-- Work instructions --
The records below are to be repeated exactly, minus any pictures.

(Collected data)
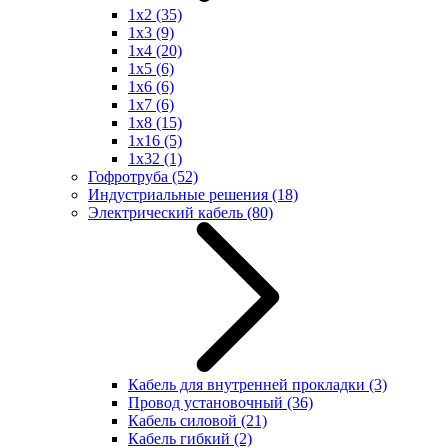
1x2
(35)
1x3
(9)
1x4
(20)
1x5
(6)
1x6
(6)
1x7
(6)
1x8
(15)
1x16
(5)
1x32
(1)
Гофротруба
(52)
Индустриальные решения
(18)
Электрический кабель
(80)
Кабель для внутренней прокладки
(3)
Провод установочный
(36)
Кабель силовой
(21)
Кабель гибкий
(2)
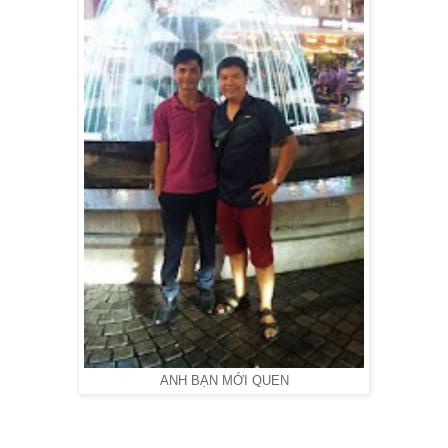
ANH BẠN MỚI QUEN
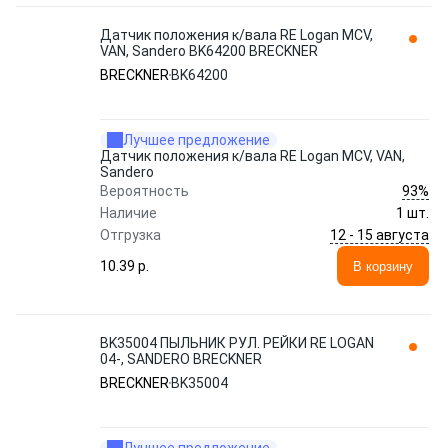
Датчик положения к/вала RE Logan MCV,
VAN, Sandero BK64200 BRECKNER
BRECKNER
BK64200
Лучшее предложение
Датчик положения к/вала RE Logan MCV, VAN,
Sandero
93%
Вероятность
Наличие
1 шт.
12 - 15 августа
Отгрузка
10.39 p.
В корзину
BK35004 ПЫЛЬНИК РУЛ. РЕЙКИ RE LOGAN
04-, SANDERO BRECKNER
BRECKNER
BK35004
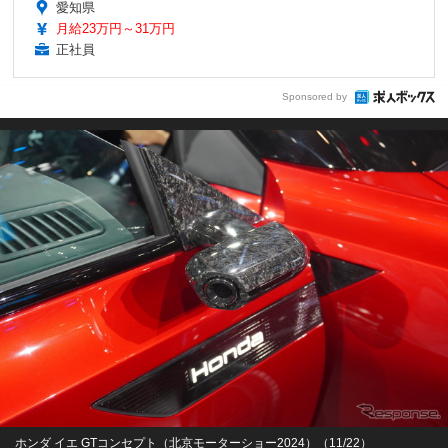
愛知県
月給23万円～31万円
正社員
Sponsored by
ホンダ イエ GTコンセプト（北京モーターショー2024）（11/22）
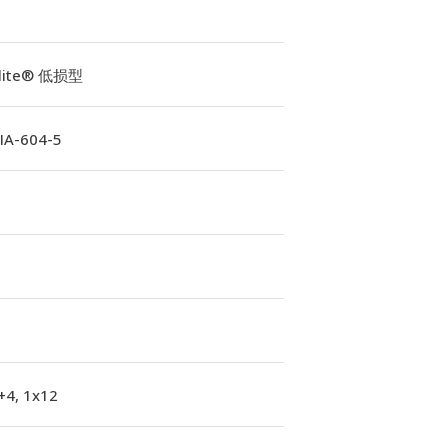
Elite® 低损型
A-604-5
+4, 1x12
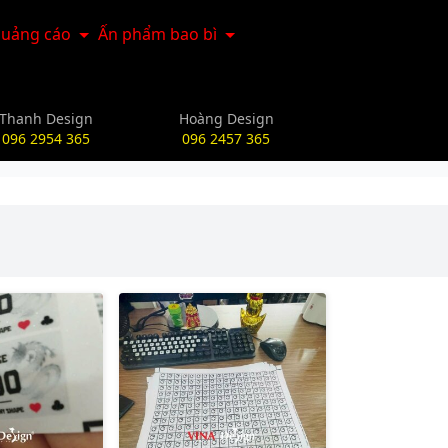
uảng cáo
Ấn phẩm bao bì
Thanh Design
Hoàng Design
096 2954 365
096 2457 365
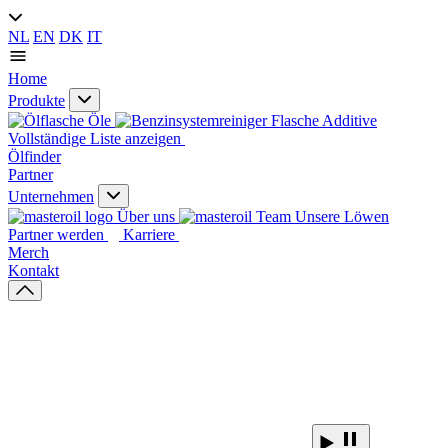
NL
EN
DK
IT
Home
Produkte
Öle
Additive
Vollständige Liste anzeigen
Ölfinder
Partner
Unternehmen
Über uns
Unsere Löwen
Partner werden
Karriere
Merch
Kontakt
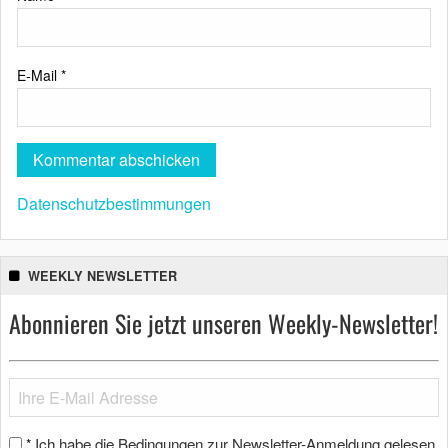
E-Mail
*
Datenschutzbestimmungen
WEEKLY NEWSLETTER
Abonnieren Sie jetzt unseren Weekly-Newsletter!
Ich habe die Bedingungen zur Newsletter-Anmeldung gelesen
*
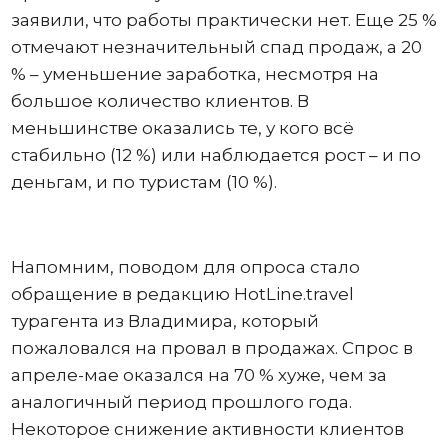
заявили, что работы практически нет. Еще 25 %
отмечают незначительный спад продаж, а 20
% – уменьшение заработка, несмотря на
большое количество клиентов. В
меньшинстве оказались те, у кого всё
стабильно (12 %) или наблюдается рост – и по
деньгам, и по туристам (10 %).
Напомним, поводом для опроса стало
обращение в редакцию HotLine.travel
турагента из Владимира, который
пожаловался на провал в продажах. Спрос в
апреле-мае оказался на 70 % хуже, чем за
аналогичный период прошлого года.
Некоторое снижение активности клиентов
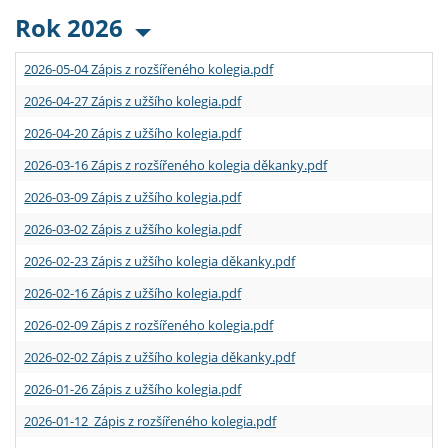
Rok 2026
2026-05-04 Zápis z rozšířeného kolegia.pdf
2026-04-27 Zápis z užšího kolegia.pdf
2026-04-20 Zápis z užšího kolegia.pdf
2026-03-16 Zápis z rozšířeného kolegia děkanky.pdf
2026-03-09 Zápis z užšího kolegia.pdf
2026-03-02 Zápis z užšího kolegia.pdf
2026-02-23 Zápis z užšího kolegia děkanky.pdf
2026-02-16 Zápis z užšího kolegia.pdf
2026-02-09 Zápis z rozšířeného kolegia.pdf
2026-02-02 Zápis z užšího kolegia děkanky.pdf
2026-01-26 Zápis z užšího kolegia.pdf
2026-01-12 Zápis z rozšířeného kolegia.pdf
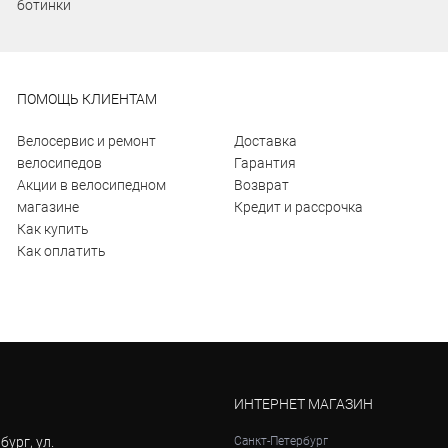
ботинки
ПОМОЩЬ КЛИЕНТАМ
Велосервис и ремонт
Доставка
велосипедов
Гарантия
Акции в велосипедном
Возврат
магазине
Кредит и рассрочка
Как купить
Как оплатить
ИНТЕРНЕТ МАГАЗИН
бург, ул.
Санкт-Петербург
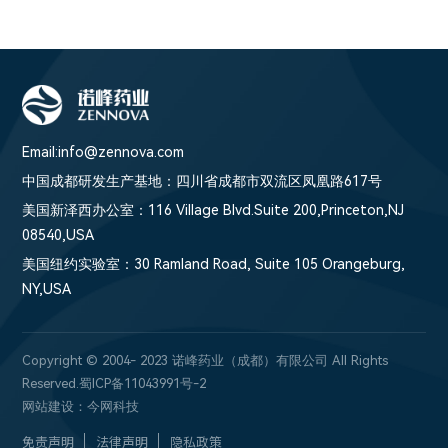
Email:info@zennova.com
中国成都研发生产基地：四川省成都市双流区凤凰路617号
美国新泽西办公室：116 Village Blvd.Suite 200,Princeton,NJ
08540,USA
美国纽约实验室：30 Ramland Road, Suite 105 Orangeburg,
NY,USA
Copyright © 2004- 2023 诺峰药业（成都）有限公司 All Rights
Reserved.
蜀ICP备11043991号-2
网站建设：
今网科技
免责声明
法律声明
隐私政策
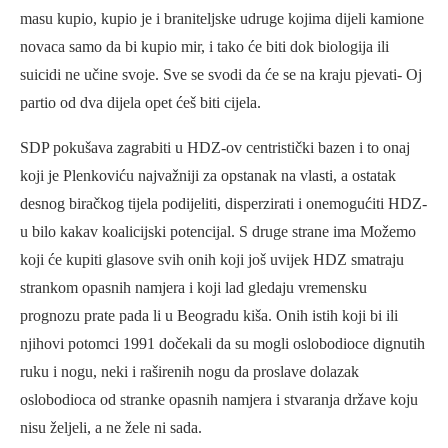
masu kupio, kupio je i braniteljske udruge kojima dijeli kamione
novaca samo da bi kupio mir, i tako će biti dok biologija ili
suicidi ne učine svoje. Sve se svodi da će se na kraju pjevati- Oj
partio od dva dijela opet ćeš biti cijela.
SDP pokušava zagrabiti u HDZ-ov centristički bazen i to onaj
koji je Plenkoviću najvažniji za opstanak na vlasti, a ostatak
desnog biračkog tijela podijeliti, disperzirati i onemogućiti HDZ-
u bilo kakav koalicijski potencijal. S druge strane ima Možemo
koji će kupiti glasove svih onih koji još uvijek HDZ smatraju
strankom opasnih namjera i koji lad gledaju vremensku
prognozu prate pada li u Beogradu kiša. Onih istih koji bi ili
njihovi potomci 1991 dočekali da su mogli oslobodioce dignutih
ruku i nogu, neki i raširenih nogu da proslave dolazak
oslobodioca od stranke opasnih namjera i stvaranja države koju
nisu željeli, a ne žele ni sada.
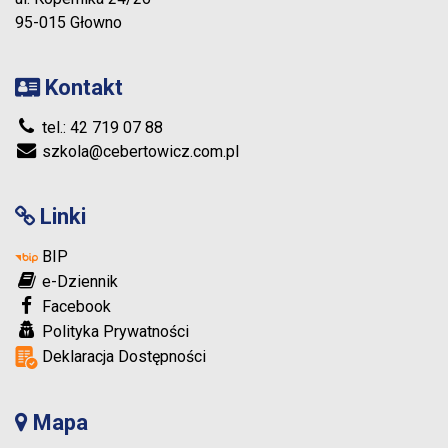
95-015 Głowno
Kontakt
tel.: 42 719 07 88
szkola@cebertowicz.com.pl
Linki
BIP
e-Dziennik
Facebook
Polityka Prywatności
Deklaracja Dostępności
Mapa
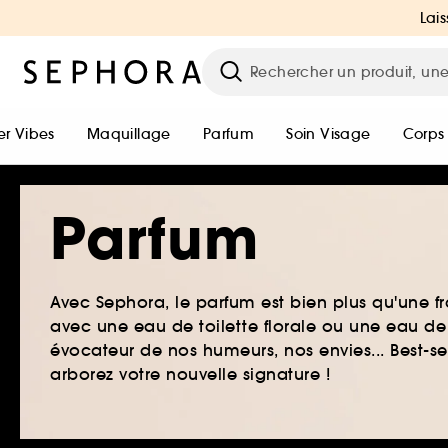
Lais
r Vibes
Maquillage
Parfum
Soin Visage
Corps
Parfum
Avec Sephora, le parfum est bien plus qu'une fr
avec une eau de toilette florale ou une eau de
évocateur de nos humeurs, nos envies... Best-s
arborez votre nouvelle signature !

-- Answer box --
1x2
(35)
1x3
(9)
1x4
(20)
1x5
(6)
1x6
(6)
1x7
(6)
1x8
(15)
1x16
(5)
1x32
(1)
Гофротруба
(52)
Индустриальные решения
(18)
Электрический кабель
(80)
Кабель для внутренней прокладки
(3)
Провод установочный
(36)
Кабель силовой
(21)
Кабель гибкий
(2)
ANH BẠN MỚI QUEN
Датчик положения к/вала RE Logan MCV,
VAN, Sandero BK64200 BRECKNER
BRECKNER
BK64200
Лучшее предложение
Датчик положения к/вала RE Logan MCV, VAN,
Sandero
93%
Вероятность
Наличие
1 шт.
12 - 15 августа
Отгрузка
10.39 p.
В корзину
BK35004 ПЫЛЬНИК РУЛ. РЕЙКИ RE LOGAN
04-, SANDERO BRECKNER
BRECKNER
BK35004
愛知県
月給23万円～31万円
正社員
Sponsored by
ホンダ イエ GTコンセプト（北京モーターショー2024）（11/22）
Elite® 低损型
A-604-5
+4, 1x12
uảng cáo
Ấn phẩm bao bì
Thanh Design
Hoàng Design
096 2954 365
096 2457 365
NL
EN
DK
IT
Home
Produkte
Öle
Additive
Vollständige Liste anzeigen
Ölfinder
Partner
Unternehmen
Über uns
Unsere Löwen
Partner werden
Karriere
Merch
Kontakt
E-Mail
*
Datenschutzbestimmungen
WEEKLY NEWSLETTER
Abonnieren Sie jetzt unseren Weekly-Newsletter!
Ich habe die Bedingungen zur Newsletter-Anmeldung gelesen
*
заявили, что работы практически нет. Еще 25 %
отмечают незначительный спад продаж, а 20
% – уменьшение заработка, несмотря на
большое количество клиентов. В
меньшинстве оказались те, у кого всё
стабильно (12 %) или наблюдается рост – и по
деньгам, и по туристам (10 %).
Напомним, поводом для опроса стало
обращение в редакцию HotLine.travel
турагента из Владимира, который
пожаловался на провал в продажах. Спрос в
апреле-мае оказался на 70 % хуже, чем за
аналогичный период прошлого года.
Некоторое снижение активности клиентов
Rok 2026
2026-05-04 Zápis z rozšířeného kolegia.pdf
2026-04-27 Zápis z užšího kolegia.pdf
2026-04-20 Zápis z užšího kolegia.pdf
2026-03-16 Zápis z rozšířeného kolegia děkanky.pdf
2026-03-09 Zápis z užšího kolegia.pdf
2026-03-02 Zápis z užšího kolegia.pdf
2026-02-23 Zápis z užšího kolegia děkanky.pdf
2026-02-16 Zápis z užšího kolegia.pdf
2026-02-09 Zápis z rozšířeného kolegia.pdf
2026-02-02 Zápis z užšího kolegia děkanky.pdf
2026-01-26 Zápis z užšího kolegia.pdf
2026-01-12 Zápis z rozšířeného kolegia.pdf
ботинки
ПОМОЩЬ КЛИЕНТАМ
Велосервис и ремонт
Доставка
велосипедов
Гарантия
Акции в велосипедном
Возврат
магазине
Кредит и рассрочка
Как купить
Как оплатить
ИНТЕРНЕТ МАГАЗИН
бург, ул.
Санкт-Петербург
Email:info@zennova.com
中国成都研发生产基地：四川省成都市双流区凤凰路617号
美国新泽西办公室：116 Village Blvd.Suite 200,Princeton,NJ
08540,USA
美国纽约实验室：30 Ramland Road, Suite 105 Orangeburg,
NY,USA
Copyright © 2004- 2023 诺峰药业（成都）有限公司 All Rights
Reserved.
蜀ICP备11043991号-2
网站建设：
今网科技
免责声明
法律声明
隐私政策
masu kupio, kupio je i braniteljske udruge kojima dijeli kamione
novaca samo da bi kupio mir, i tako će biti dok biologija ili
suicidi ne učine svoje. Sve se svodi da će se na kraju pjevati- Oj
partio od dva dijela opet ćeš biti cijela.
SDP pokušava zagrabiti u HDZ-ov centristički bazen i to onaj
koji je Plenkoviću najvažniji za opstanak na vlasti, a ostatak
desnog biračkog tijela podijeliti, disperzirati i onemogućiti HDZ-
u bilo kakav koalicijski potencijal. S druge strane ima Možemo
koji će kupiti glasove svih onih koji još uvijek HDZ smatraju
strankom opasnih namjera i koji lad gledaju vremensku
prognozu prate pada li u Beogradu kiša. Onih istih koji bi ili
njihovi potomci 1991 dočekali da su mogli oslobodioce dignutih
ruku i nogu, neki i raširenih nogu da proslave dolazak
oslobodioca od stranke opasnih namjera i stvaranja države koju
nisu željeli, a ne žele ni sada.
95-015 Głowno
Kontakt
tel.: 42 719 07 88
szkola@cebertowicz.com.pl
Linki
BIP
e-Dziennik
Facebook
Polityka Prywatności
Deklaracja Dostępności
Mapa
Lais
r Vibes
Maquillage
Parfum
Soin Visage
Corps
Parfum
Avec Sephora, le parfum est bien plus qu'une fr
avec une eau de toilette florale ou une eau de
évocateur de nos humeurs, nos envies... Best-s
arborez votre nouvelle signature !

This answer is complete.